# Your objective
Look below for the line containing "Muscle Strength &". Output it and each remaining line of the entries exactly, and nothing else.

# The data
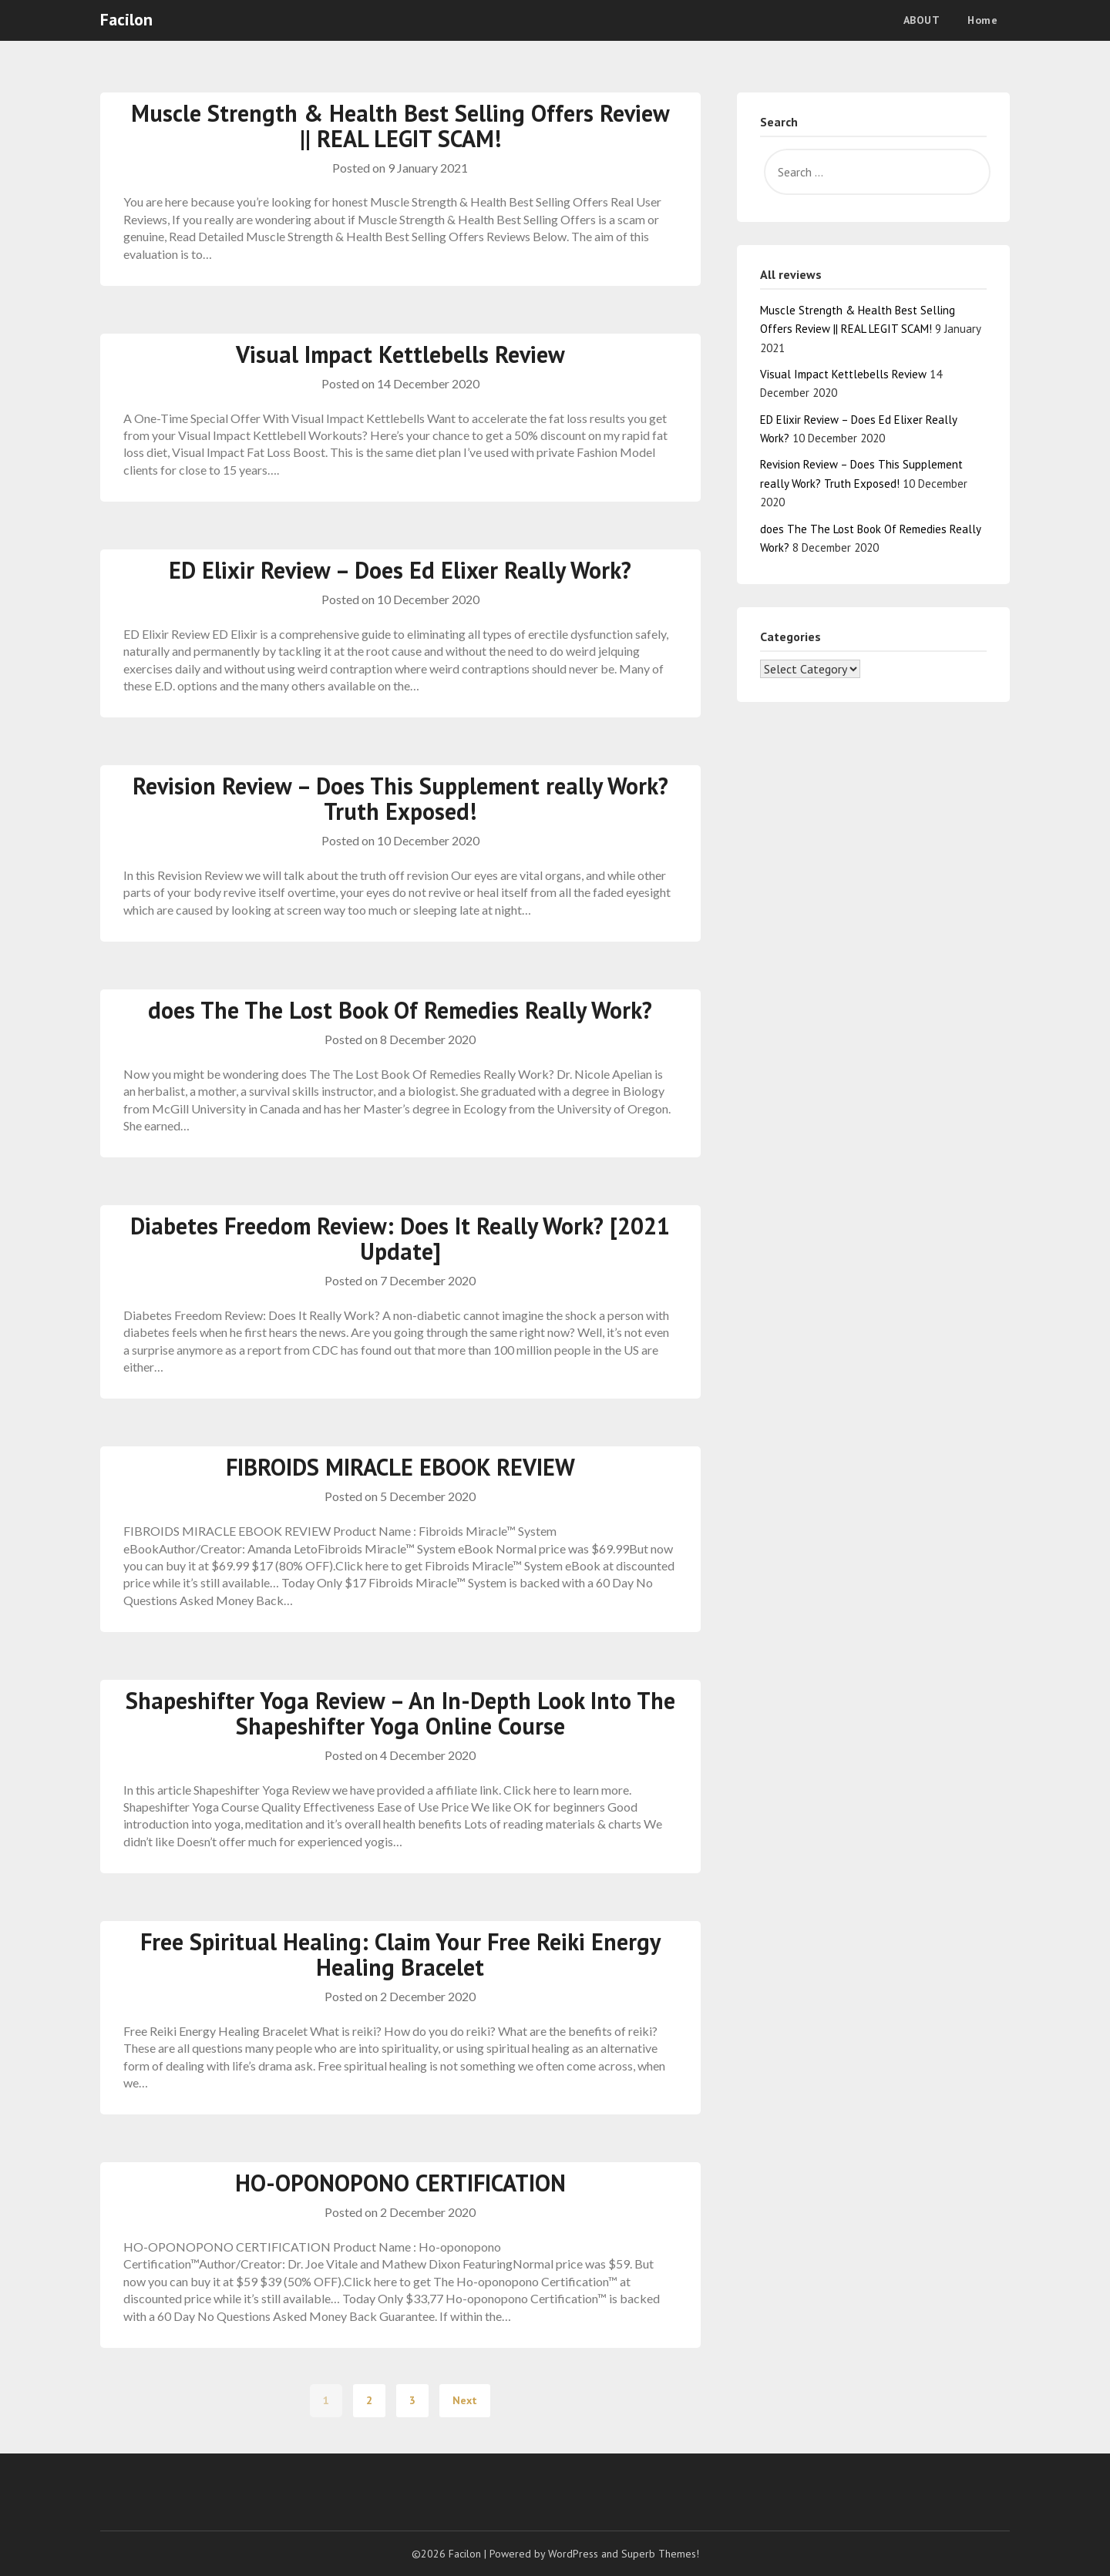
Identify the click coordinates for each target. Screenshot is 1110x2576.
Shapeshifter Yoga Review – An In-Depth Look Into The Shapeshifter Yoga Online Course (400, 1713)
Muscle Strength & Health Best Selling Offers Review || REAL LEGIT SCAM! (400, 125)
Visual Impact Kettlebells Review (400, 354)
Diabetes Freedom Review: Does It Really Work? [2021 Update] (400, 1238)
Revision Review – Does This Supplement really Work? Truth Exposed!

# Finished exercise
Muscle Strength & Health Best Selling Offers Review || REAL LEGIT SCAM! (400, 125)
Visual Impact Kettlebells Review (400, 354)
Diabetes Freedom Review: Does It Really Work? [2021 Update] (400, 1238)
Revision Review – Does This Supplement really Work? Truth Exposed!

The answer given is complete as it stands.